Tan anhelantes estaban las dos, que se acercaron a la puerta de la
alcoba por ver si pescaban alguna sílaba de lo que el padre y el hijo
hablaban. Pero no se percibía nada. La conversación era sosegada, y a
veces parecía que Juan se reía. Pero estaba de Dios que no pudieran
salir de aquella cruel duda tan pronto como deseaban. Pareció que el
mismo demonio lo hizo, porque en el momento de salir D. Baldomero del
cuarto de su hijo, he aquí que se presentan en el despacho Villalonga y
Federico Ruiz. El primero cayó sobre Santa Cruz para hablarle de los
préstamos al Tesoro que hacía con dinero suyo y ajeno, ganándose el
ciento por ciento en pocos meses, y el segundo se metió de rondón en el
cuarto del Delfín.
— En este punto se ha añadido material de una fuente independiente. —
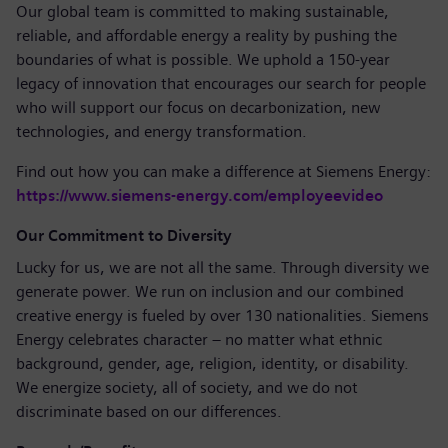
Our global team is committed to making sustainable,
reliable, and affordable energy a reality by pushing the
boundaries of what is possible. We uphold a 150-year
legacy of innovation that encourages our search for people
who will support our focus on decarbonization, new
technologies, and energy transformation.
Find out how you can make a difference at Siemens Energy:
https://www.siemens-energy.com/employeevideo
Our Commitment to Diversity
Lucky for us, we are not all the same. Through diversity we
generate power. We run on inclusion and our combined
creative energy is fueled by over 130 nationalities. Siemens
Energy celebrates character – no matter what ethnic
background, gender, age, religion, identity, or disability.
We energize society, all of society, and we do not
discriminate based on our differences.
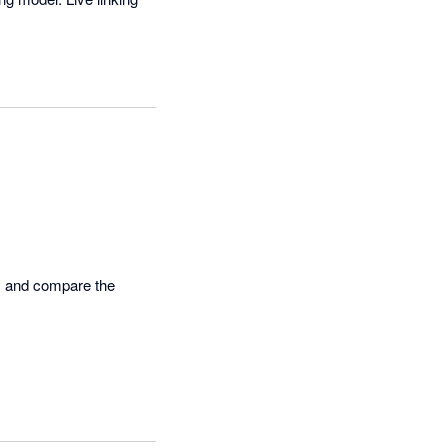
s and compare the 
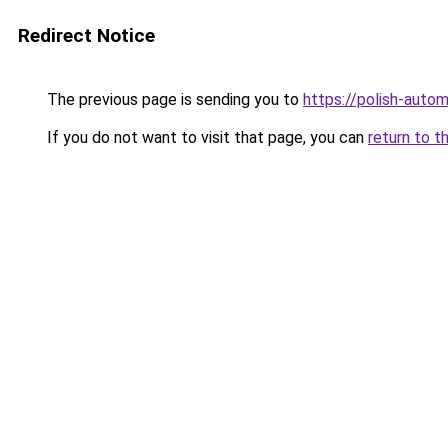
Redirect Notice
The previous page is sending you to
https://polish-auto
If you do not want to visit that page, you can
return to t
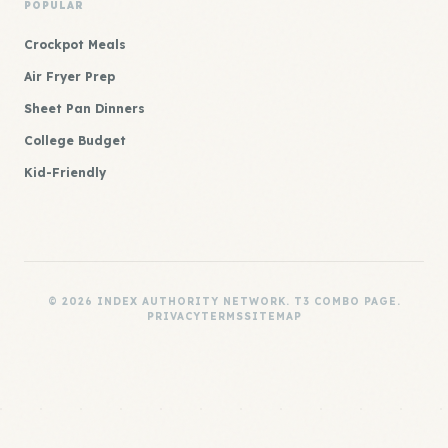
POPULAR
Crockpot Meals
Air Fryer Prep
Sheet Pan Dinners
College Budget
Kid-Friendly
© 2026 INDEX AUTHORITY NETWORK. T3 COMBO PAGE.
PRIVACY
TERMS
SITEMAP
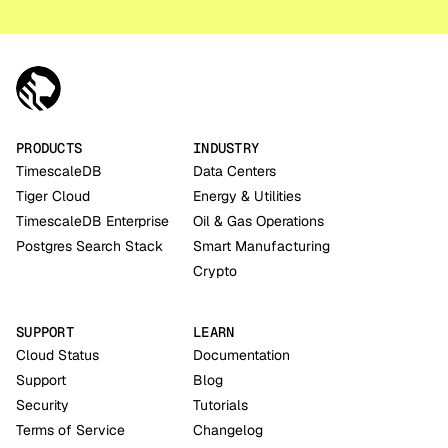
PRODUCTS
INDUSTRY
TimescaleDB
Data Centers
Tiger Cloud
Energy & Utilities
TimescaleDB Enterprise
Oil & Gas Operations
Postgres Search Stack
Smart Manufacturing
Crypto
SUPPORT
LEARN
Cloud Status
Documentation
Support
Blog
Security
Tutorials
Terms of Service
Changelog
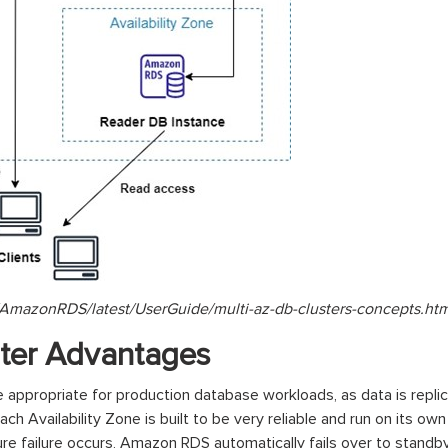
AmazonRDS/latest/UserGuide/multi-az-db-clusters-concepts.htm
ster Advantages
ppropriate for production database workloads, as data is repli
Each Availability Zone is built to be very reliable and run on its ow
ure failure occurs, Amazon RDS automatically fails over to standb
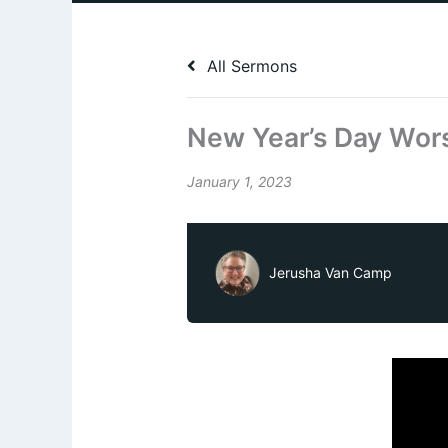
All Sermons
New Year’s Day Wors
January 1, 2023
Jerusha Van Camp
Jacinta no pudo hablar con este; pero se sorprendió
mucho de verle risueño y de la mirada maliciosa y un tanto burlona que
su marido le echó.
Fueron todos a almorzar y el misterio continuaba. Cuenta Jacinta que
nunca como en aquella ocasión sintió ganas de dar a una persona de
bofetadas y machacarla contra el suelo. Hubiera destrozado a Federico
Ruiz, cuya charla insustancial y mareante, como zumbido de abejón, se
interponía entre ella y su marido. El maldito tenía en aquella época la
demencia de _los castillos_; estaba haciendo averiguaciones sobre todos
los que en España existen más o menos ruinosos, para escribir una gran
obra heráldica, arqueológica y de castrametación sentimental, que aunque
estuviese bien hecha no había de servir para nada. Mareaba a Cristo con
sus aspavientos por si tales o cuales ruinas eran bizantinas, mudéjares
o lombardas con influencia mozárabe y perfiles románicos. «¡Oh!, ¡el
castillo de Coca!, ¿pues y el de Turégano?... Pero ninguno llegaba a los
del Bierzo... ¡Ah!, ¡el Bierzo!... la riqueza que hay en ese país es un
asombro». Luego resultaba que la tal _riqueza_ era de muros
despedazados, de aleros podridos y de bastiones que se caían piedra a
piedra. Ponía los ojos en blanco, las manos en cruz y los hombros a la
altura de las orejas para decir: «hay una ventana en el Castillo de
Ponferrada que... vamos... no puedo expresar lo que es aquello...».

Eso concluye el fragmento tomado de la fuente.